▶ _Input records_

* * *

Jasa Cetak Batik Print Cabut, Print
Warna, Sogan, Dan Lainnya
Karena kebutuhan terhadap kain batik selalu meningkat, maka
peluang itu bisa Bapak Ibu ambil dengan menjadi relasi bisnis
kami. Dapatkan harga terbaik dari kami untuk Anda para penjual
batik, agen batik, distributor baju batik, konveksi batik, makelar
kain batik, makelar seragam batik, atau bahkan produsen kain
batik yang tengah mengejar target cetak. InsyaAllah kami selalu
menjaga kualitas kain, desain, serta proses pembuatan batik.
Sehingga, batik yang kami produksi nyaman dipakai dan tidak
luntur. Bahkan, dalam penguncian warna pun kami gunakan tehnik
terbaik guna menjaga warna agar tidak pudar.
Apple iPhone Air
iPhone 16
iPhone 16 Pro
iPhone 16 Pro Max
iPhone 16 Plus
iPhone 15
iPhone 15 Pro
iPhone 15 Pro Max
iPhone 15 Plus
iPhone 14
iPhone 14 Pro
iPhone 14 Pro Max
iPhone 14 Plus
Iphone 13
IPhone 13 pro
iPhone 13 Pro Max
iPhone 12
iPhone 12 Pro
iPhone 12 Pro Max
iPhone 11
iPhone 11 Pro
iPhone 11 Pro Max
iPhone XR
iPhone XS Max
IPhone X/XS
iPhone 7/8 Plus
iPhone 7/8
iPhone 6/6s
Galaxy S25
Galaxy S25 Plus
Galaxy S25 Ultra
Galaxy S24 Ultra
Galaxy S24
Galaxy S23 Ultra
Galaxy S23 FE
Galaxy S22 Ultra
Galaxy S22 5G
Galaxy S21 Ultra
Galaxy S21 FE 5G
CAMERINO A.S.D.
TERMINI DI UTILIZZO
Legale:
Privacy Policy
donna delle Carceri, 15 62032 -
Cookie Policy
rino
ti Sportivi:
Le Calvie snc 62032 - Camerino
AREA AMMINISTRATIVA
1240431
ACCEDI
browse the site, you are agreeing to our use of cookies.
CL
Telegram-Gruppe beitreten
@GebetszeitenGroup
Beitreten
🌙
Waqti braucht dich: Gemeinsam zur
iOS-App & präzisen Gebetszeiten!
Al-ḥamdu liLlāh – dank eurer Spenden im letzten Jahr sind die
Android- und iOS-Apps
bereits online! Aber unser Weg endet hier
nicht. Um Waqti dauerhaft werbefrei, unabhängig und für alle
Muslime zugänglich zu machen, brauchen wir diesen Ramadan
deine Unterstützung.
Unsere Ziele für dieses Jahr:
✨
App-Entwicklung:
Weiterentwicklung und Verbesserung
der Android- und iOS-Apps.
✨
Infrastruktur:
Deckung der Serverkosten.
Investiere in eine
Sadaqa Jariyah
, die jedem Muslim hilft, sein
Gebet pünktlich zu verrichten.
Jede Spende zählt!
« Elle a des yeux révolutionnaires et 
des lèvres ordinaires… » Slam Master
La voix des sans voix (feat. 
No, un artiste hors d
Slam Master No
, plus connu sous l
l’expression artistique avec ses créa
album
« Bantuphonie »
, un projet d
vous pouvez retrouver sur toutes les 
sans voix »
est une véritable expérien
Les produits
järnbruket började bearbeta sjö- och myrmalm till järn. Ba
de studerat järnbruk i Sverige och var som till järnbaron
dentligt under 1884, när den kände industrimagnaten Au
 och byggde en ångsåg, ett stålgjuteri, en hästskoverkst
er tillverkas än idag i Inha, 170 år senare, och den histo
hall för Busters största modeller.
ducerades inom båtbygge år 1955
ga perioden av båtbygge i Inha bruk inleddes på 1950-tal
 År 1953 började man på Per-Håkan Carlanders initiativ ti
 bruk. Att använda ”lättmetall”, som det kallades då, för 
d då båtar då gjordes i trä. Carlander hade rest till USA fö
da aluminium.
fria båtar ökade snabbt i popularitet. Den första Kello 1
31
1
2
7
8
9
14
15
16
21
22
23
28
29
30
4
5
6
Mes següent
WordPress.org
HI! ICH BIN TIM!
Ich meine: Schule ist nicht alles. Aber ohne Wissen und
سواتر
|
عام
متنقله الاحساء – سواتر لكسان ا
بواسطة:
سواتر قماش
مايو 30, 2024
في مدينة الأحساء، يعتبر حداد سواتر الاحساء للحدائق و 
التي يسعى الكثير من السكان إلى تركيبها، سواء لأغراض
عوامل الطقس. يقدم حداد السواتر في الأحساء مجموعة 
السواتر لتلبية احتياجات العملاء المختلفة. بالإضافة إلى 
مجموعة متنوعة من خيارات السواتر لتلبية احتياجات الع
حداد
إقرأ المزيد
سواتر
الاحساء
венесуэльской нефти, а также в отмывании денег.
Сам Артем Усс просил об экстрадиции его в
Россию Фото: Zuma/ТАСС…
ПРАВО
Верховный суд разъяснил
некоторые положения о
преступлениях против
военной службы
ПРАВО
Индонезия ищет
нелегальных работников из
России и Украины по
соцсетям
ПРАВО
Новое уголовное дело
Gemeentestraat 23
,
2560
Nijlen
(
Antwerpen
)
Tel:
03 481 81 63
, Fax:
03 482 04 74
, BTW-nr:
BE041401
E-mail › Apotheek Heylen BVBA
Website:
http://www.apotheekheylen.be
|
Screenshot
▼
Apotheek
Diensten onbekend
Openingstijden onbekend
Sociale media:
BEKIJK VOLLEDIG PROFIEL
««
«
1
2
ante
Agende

* * *

▶ _Task objective_
When a line in the material above holds the word "Aber", copy that line.

▶ _Answer box_
bereits online! Aber unser Weg endet hier
Ich meine: Schule ist nicht alles. Aber ohne Wissen und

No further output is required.